If the marketers are right, this year we’re all going to have the biggest and best Christmas yet. Whether you’ve been planning this since Boxing Day 2020 or last year’s dinner à deux in front of The Two Ronnies Christmas special is something you fancy repeating, let’s make this festive season a pretty one
Lead image: Garden Trading Company
Foliage
The Christmas wreath workshop, a source of much competition amongst PTA groups, book groups and those friends who have a flash of creativity over too much mulled wine, can be held responsible for a new-found love of foliage this festive period. Even the humble conifer tree can provide enough cuttings for a bountiful mantelpiece garland, transformed with metres of floristry wire.
My personal favourite is to place foliage-wrapped metal wreaths on windows, finished with a simple grosgrain or hessian ribbon. For a hint of the Mediterranean, add olive branches and eucalyptus which creates a softer, sage-green hoop – the perfect antidote to the abundance of traditional ‘more is more’ décor.
Cromwell wreath, £16, gardentrading.co.uk
Lighting
There are a fair few of us that think fairy lights are a cure-all addition to the home. Want to create a party/romantic/festive atmosphere? Just add fairy lights. Want to distract from an unpopular wall colour before guests arrive? Even the previous owners’ 90s sponge paint effect can look good with a string of twinkling fairy lights. Look out for battery-powered fairy lights that are a great addition to a stair or a mantle garland without complicated wires – or my personal favourite, a curtain of lights. Hang against a mass of glass – perhaps those bi-folds or garden doors that are likely to remain shut for the winter season – and watch the windows create a mirror effect, doubling your light bulbs.
Entertaining
We may be a little rusty after our hiatus, but entertaining this Christmas is like riding a bike – so dust off the Santa napkins and nutcrackers and get the party started. Two key elements of my Christmas table that make it stand out from the rest of the year are charger plates and place setting names. Try out your new-found calligraphy skills on holly leaves, baubles or gilded pears, a great craft project for that grey afternoon at home.
Image: Garden Trading Company
If you’re not taking the plunge with dinner for 12 but easing yourself in with festive drinks, little touches will make it a beautiful event, from freezing cranberries in ice cubes for flashes of red in your G&T to adopting the trend for overstuffed food platters, where the decoration is all about the food.
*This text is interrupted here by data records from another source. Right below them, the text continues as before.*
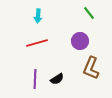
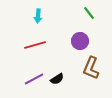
red line: moved 2 px left, 2 px down
purple line: moved 1 px left; rotated 60 degrees clockwise
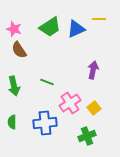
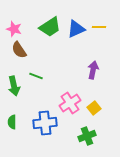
yellow line: moved 8 px down
green line: moved 11 px left, 6 px up
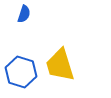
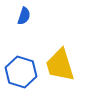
blue semicircle: moved 2 px down
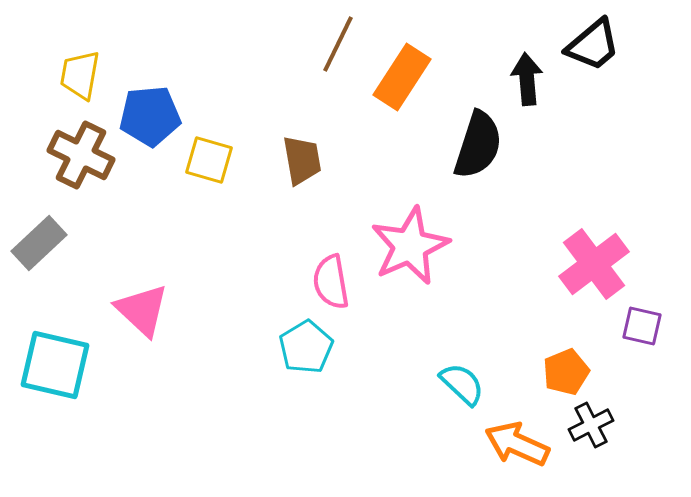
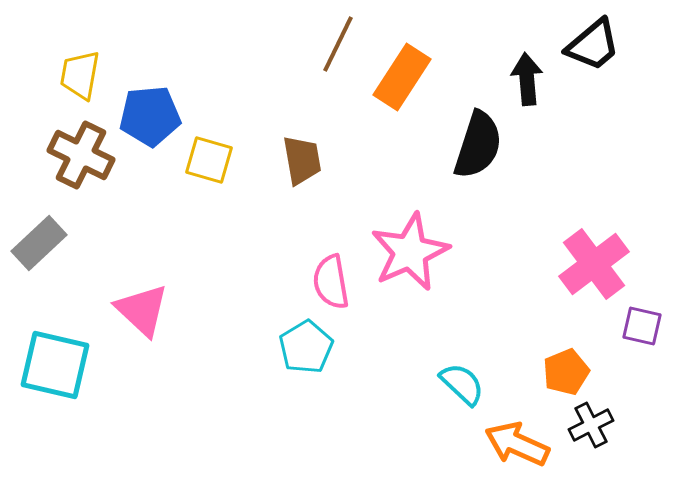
pink star: moved 6 px down
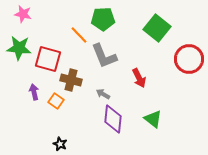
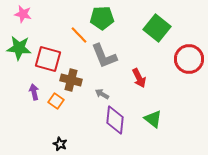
green pentagon: moved 1 px left, 1 px up
gray arrow: moved 1 px left
purple diamond: moved 2 px right, 1 px down
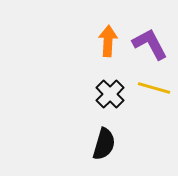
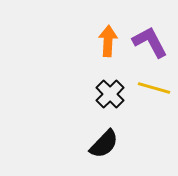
purple L-shape: moved 2 px up
black semicircle: rotated 28 degrees clockwise
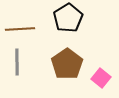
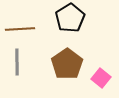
black pentagon: moved 2 px right
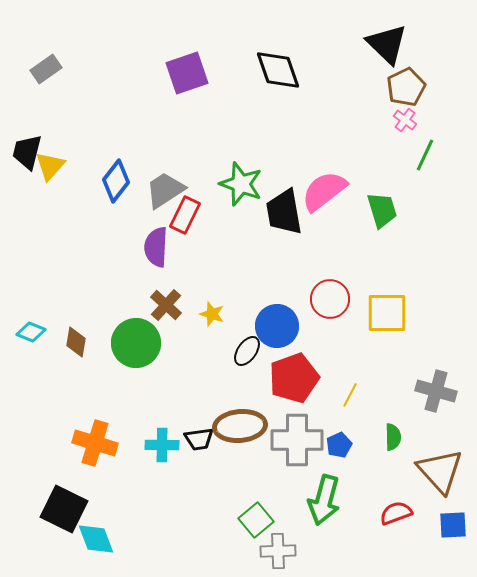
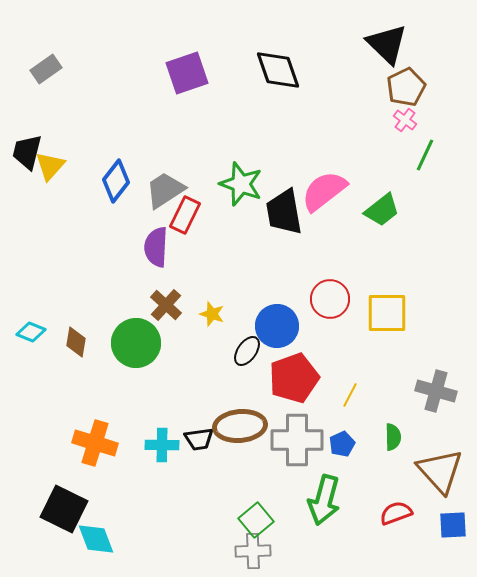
green trapezoid at (382, 210): rotated 69 degrees clockwise
blue pentagon at (339, 445): moved 3 px right, 1 px up
gray cross at (278, 551): moved 25 px left
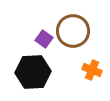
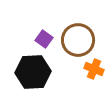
brown circle: moved 5 px right, 9 px down
orange cross: moved 2 px right, 1 px up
And to ensure your guests are comfortable and likely to return? Don’t overlook a sensible ratio of side tables to guests or create makeshift ones from a combo of a pouffe and elegant drinks tray for a practical addition to proceedings.
The big one
Adding to your bauble collection every year is a great tradition to introduce and a great excuse to refresh décor. This year miniature baubles seem to be everywhere, perhaps a trend leftover from the tabletop trees that were so popular for the scaled-back Christmas we all experienced last year.
Mini baubles (set of 9), £15, gardentrading.co.uk
Don’t be scared to mix materials, from felt animals that will encourage little hands to repeatedly rearrange them to delicate twisted glass, designed to reflect the lights and add another layer of sparkle. Many of us have a fear of creating a jumbled, bauble mess of a tree if we use all our decorations collected over the years, but actually it’s the tree that is the source of the most memories, so I would encourage you to go forth and display with pride. A bauble crafted at school from a lump of clay and glitter, heavy enough to weigh the toughest branch down, to the gaudy holiday souvenir (festive palm tree anyone?) and the miniature snowman that your grandma skillfully knitted. Each with a unique story to tell and lovingly brought out year after year to prompt memories of Christmases past.
If you do one thing…
Paper garland, £12, bluebellgray.com
Paper decorations are having a resurgence (some even made from recycled cotton) and all with the massive advantage of storing flat, but once open creating stunning talking points – from Christmas trees grouped next to a hearth or large stars and snowflakes hung from beams. For a more contemporary feel, opt for fans in a rainbow of brights hung at different levels. They’re sure to create the optimistic party atmosphere that we’re all seeking this year.